NearlyGranny · 15/05/2020 16:30

It's not even the pot so much, OP, though that's important, it's the sitting mum while you went through everything looking for it. Who could do that?

My DH will tell stupid lies to get out of momentary difficulties and wind up in a much worse predicament. He does learn, but slowly. Thing is, I always know when it's a lie, because he answers very quickly in a flat tone and then starts talking about something totally different and really, really important. I think he thinks he's deflecting me, but in fact it rings all my alarm bells.

"I knew you'd be upset if I told you," he excuses himself. "Yes, but not half as upset as I am now because you lied to me on top of whatever it was!"

thedancingbear · 15/05/2020 16:52

You're really stretching and trying to find any reason to defend this woman's husband toddler like behavior such as breaking an item then hiding it by throwing it out!

Not at all. He's been a plonker. But giving someone the silent treatment for days on end - particularly at a time when he presumably has no other adult company - is horrible behaviour. It's very wrong of posters to suggest that it's an okay thing to do - if only with her own interests in mind, abuse begets abuse.

VenusTiger · 15/05/2020 17:14

Sorry to hear this OP, I get sentimentally attached to stuff also - but, I actually think he threw it out because he accidentally broke it (too heavy handed or dropped with wet hands) so he tried to hide the evidence so that you wouldn't have to see it broken - he must have thought putting it in the bin would solve the reaction to it being broken. He didn't break it on purpose, but he should've just come clean and told you at the time.

Don't pass this materialistic view of the world onto your DD though - ignoring your DH for this is actually as bad as what he's done imo. Get yourself a new version of the pot (you can buy old/retro pots), make it your own, give it a burnt base and then pass it on to your DD one day.

thedancingbear · 15/05/2020 17:17

Get yourself a new version of the pot (you can buy old/retro pots), make it your own, give it a burnt base and then pass it on to your DD one day.

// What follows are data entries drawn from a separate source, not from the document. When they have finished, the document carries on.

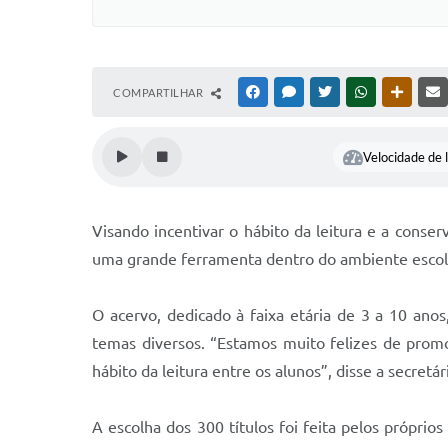
COMPARTILHAR
FACEBOOK
MESSENGER
TWITTER
WHATSAPP
OUTRAS
Velocidade de l
Visando incentivar o hábito da leitura e a conser
uma grande ferramenta dentro do ambiente escolar
O acervo, dedicado à faixa etária de 3 a 10 ano
temas diversos. “Estamos muito felizes de prom
hábito da leitura entre os alunos”, disse a secretá
A escolha dos 300 títulos foi feita pelos próprios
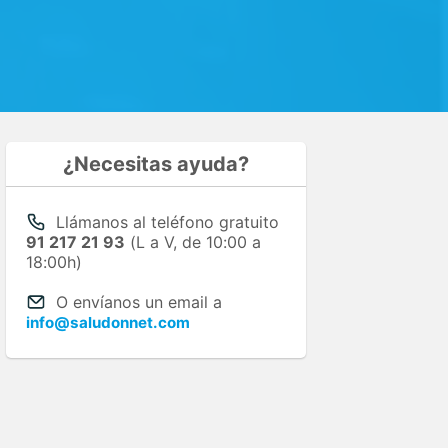
¿Necesitas ayuda?
Llámanos al teléfono gratuito
91 217 21 93
(L a V, de 10:00 a
18:00h)
O envíanos un email a
info@saludonnet.com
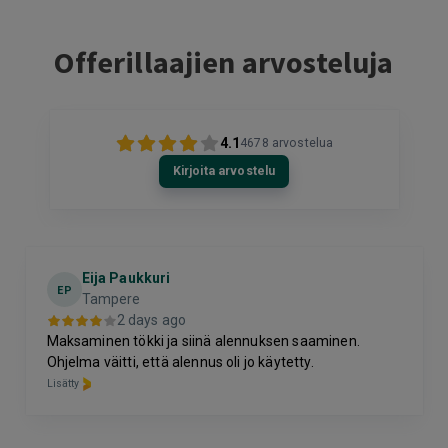
Offerillaajien arvosteluja
4.1
4678
arvostelua
Kirjoita arvostelu
Eija Paukkuri
EP
Tampere
2 days ago
Maksaminen tökki ja siinä alennuksen saaminen.
Ohjelma väitti, että alennus oli jo käytetty.
Lisätty
Page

Exactly this. If you need help burning the bottom, I've plenty of expertise :)

billy1966 · 15/05/2020 22:32

OP, please don't take on board the harsh replies thatvsome people have posted.

You are obviously having a hard time.

That pot was a physical part of your mum and when your used it, you physically connected with her...the food, the smells, her face as she cooked, so many emotions.

She used that pot so often, it was a part of her.

I can understand you are gutted, just gutted.

You are genuinely silent because you are just so gutted.

It's a little bit of grief for your Mum being regurgitated all over again.

I get it.

Mind yourself. Grief is gutting. Flowers

Daphnise · 15/05/2020 22:35

It was broken and needed to be thrown away.

Good memories of your mother remain, and don't require the presence of a pot.

avroroad · 15/05/2020 22:50

That pot was a physical part of your mum

This is a joke, right?

ScreamingBeans · 16/05/2020 11:35

Jesus some people are twats.

I don't have much emotional attachment to things. I accept that they break, they crack, things happen. It's upsetting and sad but you have to accept it and make room in your life for other stuff.

But FFS, I understand that some people invest huge emotional attachment into certain items and I wouldn't think it was my call to throw something away that might be precious to someone else. I'd ask first.

Why is that seemingly impossible? It's fucking baffling.